<第102回箱根駅伝>◇2日◇往路◇東京-箱根(5区間107・5キロ)山登り5区のテレビ中継1号車で生解説した渡辺康幸氏…
<第102回箱根駅伝>◇2日◇往路◇東京-箱根(5区間107・5キロ)
山登り5区のテレビ中継1号車で生解説した渡辺康幸氏(52=住友電工監督)が、青山学院大(青学大)の黒田朝日(4年)に「おばけ記録」と絶句した。自身が早稲田大(早大)を率いた2008年(平20)以来18年ぶりの往路優勝が見え「夢を見ましたよ、見てしまいましたよ。テンション上がりました」と母校愛を隠せなかったが、終盤に暗転、あの忘れたい記憶を呼び起こされてしまった。

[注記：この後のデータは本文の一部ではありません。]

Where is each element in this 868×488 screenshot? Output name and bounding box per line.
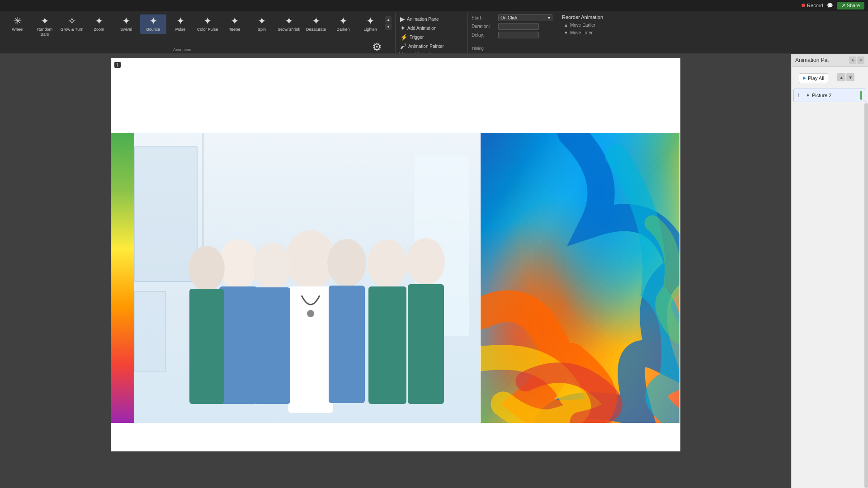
animation-painter-label: Animation Painter [408,44,444,49]
desaturate-icon: ✦ [312,16,320,26]
darken-label: Darken [336,27,349,32]
share-icon: ↗ [841,3,845,8]
move-later-button[interactable]: ▼ Move Later [562,29,627,36]
bounce-icon: ✦ [149,16,157,26]
bounce-label: Bounce [146,27,160,32]
list-move-down-button[interactable]: ▼ [846,73,854,81]
animation-item-num: 1 [797,93,804,98]
slide-canvas: 1 [111,58,680,451]
svg-point-10 [368,239,407,288]
animation-pulse-btn[interactable]: ✦ Pulse [167,14,193,34]
random-bars-icon: ✦ [41,16,49,26]
animation-lighten-btn[interactable]: ✦ Lighten [357,14,383,34]
animation-swivel-btn[interactable]: ✦ Swivel [113,14,139,34]
scroll-down-arrow[interactable]: ▼ [385,23,392,30]
animation-bounce-btn[interactable]: ✦ Bounce [140,14,166,34]
start-dropdown[interactable]: On Click ▾ [498,14,552,21]
animation-darken-btn[interactable]: ✦ Darken [330,14,356,34]
effect-options-icon: ⚙ [372,41,382,53]
share-button[interactable]: ↗ Share [837,2,864,9]
svg-point-16 [307,310,314,317]
animation-desaturate-btn[interactable]: ✦ Desaturate [303,14,329,34]
start-label: Start: [472,15,496,20]
animation-random-bars-btn[interactable]: ✦ Random Bars [32,14,58,39]
svg-rect-5 [219,286,257,404]
teeter-icon: ✦ [231,16,239,26]
start-chevron-icon: ▾ [548,15,550,20]
reorder-group: Reorder Animation ▲ Move Earlier ▼ Move … [558,13,631,53]
panel-close-button[interactable]: ✕ [857,56,864,64]
animation-teeter-btn[interactable]: ✦ Teeter [222,14,248,34]
share-label: Share [847,3,860,8]
zoom-label: Zoom [94,27,104,32]
move-later-label: Move Later [570,30,593,35]
animation-spin-btn[interactable]: ✦ Spin [249,14,275,34]
timing-group: Start: On Click ▾ Duration: Delay: Timin… [468,13,558,53]
pulse-icon: ✦ [176,16,184,26]
move-earlier-label: Move Earlier [570,23,595,28]
desaturate-label: Desaturate [306,27,326,32]
animation-grow-shrink-btn[interactable]: ✦ Grow/Shrink [276,14,302,34]
svg-point-12 [189,246,225,291]
swivel-label: Swivel [120,27,132,32]
grow-shrink-icon: ✦ [285,16,293,26]
play-triangle-icon [803,76,806,80]
animation-zoom-btn[interactable]: ✦ Zoom [86,14,112,34]
comment-button[interactable]: 💬 [827,3,833,9]
left-color-strip [111,133,134,423]
animation-grow-turn-btn[interactable]: ✧ Grow & Turn [59,14,85,34]
record-button[interactable]: Record [802,3,823,8]
animation-wheel-btn[interactable]: ✳ Wheel [5,14,31,34]
svg-rect-9 [329,286,365,403]
swivel-icon: ✦ [122,16,130,26]
slide-number: 1 [114,62,121,68]
advanced-animation-label: Advanced Animation [398,51,465,54]
animation-panel-header: Animation Pa. ∧ ✕ [792,54,868,67]
scroll-up-arrow[interactable]: ▲ [385,16,392,23]
add-animation-button[interactable]: ✦ Add Animation [398,23,465,33]
timing-label: Timing [472,45,555,52]
grow-shrink-label: Grow/Shrink [278,27,300,32]
animation-item-icon: ✦ [806,92,810,99]
trigger-label: Trigger [410,35,424,40]
duration-input[interactable] [498,23,539,30]
effect-options-button[interactable]: ⚙ Effect Options [362,39,392,54]
animation-panel: Animation Pa. ∧ ✕ Play All ▲ ▼ 1 ✦ Pictu… [791,54,868,488]
svg-rect-3 [288,286,333,413]
panel-scroll-area [792,103,868,488]
grow-turn-label: Grow & Turn [61,27,84,32]
record-label: Record [807,3,823,8]
animation-pane-button[interactable]: ▶ Animation Pane [398,14,465,23]
ink-splash-svg [481,133,679,423]
medical-team-image[interactable] [134,133,480,423]
darken-icon: ✦ [339,16,347,26]
animation-item-picture2[interactable]: 1 ✦ Picture 2 [793,89,866,102]
random-bars-label: Random Bars [33,27,57,37]
play-all-button[interactable]: Play All [799,73,828,83]
svg-point-6 [253,243,291,290]
move-earlier-icon: ▲ [564,23,568,28]
panel-expand-button[interactable]: ∧ [849,56,856,64]
start-value: On Click [500,15,518,20]
add-animation-label: Add Animation [407,26,437,31]
list-move-up-button[interactable]: ▲ [837,73,845,81]
ink-splash-image[interactable] [481,133,679,423]
animation-scroll-arrows: ▲ ▼ [384,14,392,32]
animation-item-name: Picture 2 [812,93,859,98]
color-pulse-label: Color Pulse [197,27,218,32]
animation-color-pulse-btn[interactable]: ✦ Color Pulse [194,14,221,34]
move-earlier-button[interactable]: ▲ Move Earlier [562,22,627,28]
svg-point-8 [327,239,366,287]
svg-rect-7 [254,287,290,404]
ribbon: ✳ Wheel ✦ Random Bars ✧ Grow & Turn ✦ Zo… [0,11,868,54]
trigger-button[interactable]: ⚡ Trigger [398,33,465,42]
delay-input[interactable] [498,32,539,38]
wheel-label: Wheel [12,27,24,32]
zoom-icon: ✦ [95,16,103,26]
duration-label: Duration: [472,24,496,29]
panel-controls: ∧ ✕ [849,56,864,64]
panel-scrollbar[interactable] [864,103,868,488]
animation-painter-button[interactable]: 🖌 Animation Painter [398,42,465,51]
pulse-label: Pulse [175,27,186,32]
lighten-icon: ✦ [366,16,374,26]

「本当に異次元。乗り物に乗っていないか錯覚しましたよ」という黒田の走りに「山の名探偵」こと工藤慎作(3年)が大まくりされた。「勝ったと思いました、確信しました、宮ノ下(9・3キロ地点)までは…」という高揚感が吹き飛ばされ、苦々しい16年前が脳裏をよぎった。
「自分も、何分もの差をひっくり返された経験がありますから…」。09年。当時の早大は最初からトップで往路最終の5区を迎えたが、東洋大の柏原竜二に「4分58秒」もの大リードを逆転された。この時も監督は渡辺氏だった。
「よみがえりました、あのトラウマが。うわ、またあの衝撃か…と。またトラウマになるぐらい目に焼きついてしまいました。(同じく早大OBで解説の)瀬古さんも急に、しゃべらなくなってしまって…(笑い)」
ただ、こればかりは黒田と青学大を称賛するほかない。「いつものようにラスト1週間で状態が本来の調子に上がってこなかった、と工藤君本人は話していましたし、確かに絶好調の走りではなかったですけど、それでも大会(区間)新ペースだったので。それを上回られましたから」。会見を終えた原晋監督に出くわした瞬間も「あっぱれでした」と率直に賛辞を贈り、たたえていた。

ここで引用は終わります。